Vaccination rollout uderway at the Panagoda Army Hospital. Pic by Indika Handuwala

In order for a vaccine to be supplied through COVAX, it must be evaluated and approved by the WHO. So far, the WHO has granted EUL only for the Pfizer vaccine (BNT162b2). The vaccine developed by Oxford University and AstraZeneca is being produced as AZD1222 (ChAdOx1 nCoV-19) in the UK, while it is manufactured as COVISHIED at the Serum Institute, India, which has been granted a licence by AstraZeneca.

Prof. de Silva said that to Sri Lanka’s request that we would like to have a large quantity, not just in lakhs but as 0.5 or 1 million doses at a time, they had said they would give it due consideration.

Evidence about AstraZeneca vaccine & variants

With regard to the AstraZeneca vaccine, Prof. de Silva said that these key players in the pandemic were “very clear” that the current evidence shows that the AstraZeneca vaccine (two doses) should ideally be given 12 weeks apart to get the best value of the vaccine. This, we (Sri Lanka) have to decide internally and the Epidemiology Unit will do so in consultation with other experts.

He added: “We also discussed the variants. Regarding the South African variant, they said that studies were inconclusive so they are looking into it. However, so far, the green light is on for AstraZeneca to be distributed in South Africa. The experts said that the virus will mutate under biological pressure.
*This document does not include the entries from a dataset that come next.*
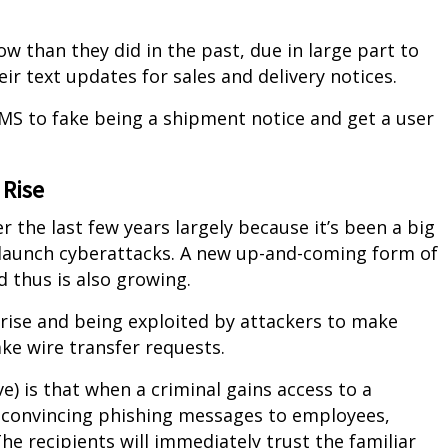
 than they did in the past, due in large part to
ir text updates for sales and delivery notices.
SMS to fake being a shipment notice and get a user
 Rise
the last few years largely because it’s been a big
launch cyberattacks. A new up-and-coming form of
d thus is also growing.
rise and being exploited by attackers to make
ake wire transfer requests.
) is that when a criminal gains access to a
y convincing phishing messages to employees,
e recipients will immediately trust the familiar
It will happen internally and most of these vaccines will take care of them.

“They feel that there may be a requirement further down the line for another booster vaccine in another 6 months for extra cover and to cover variants.

“Their message was very clear, to vaccinate as many as possible as quickly as possible, firstly to break transmission. Vaccination must be strengthened further by preventive measures such as mask wearing, social distancing and avoiding mass gatherings. The vaccine is effective and it is coming but even when given, there needs to be clear communication to the public to protect themselves”.

Meanwhile, the virtual meeting had also been told that the Chinese vaccines, Sinovac and Sinopharm, are also under evaluation by the WHO for EUL. They had submitted their dossiers to the WHO some time ago and a decision might be given some time, earliest in March.

The Russian vaccine, Sputnik V, is also being evaluated. That is a lot of vaccines under their portfolio, said Prof. de Silva, adding that “we can rapidly acquire them and register them”.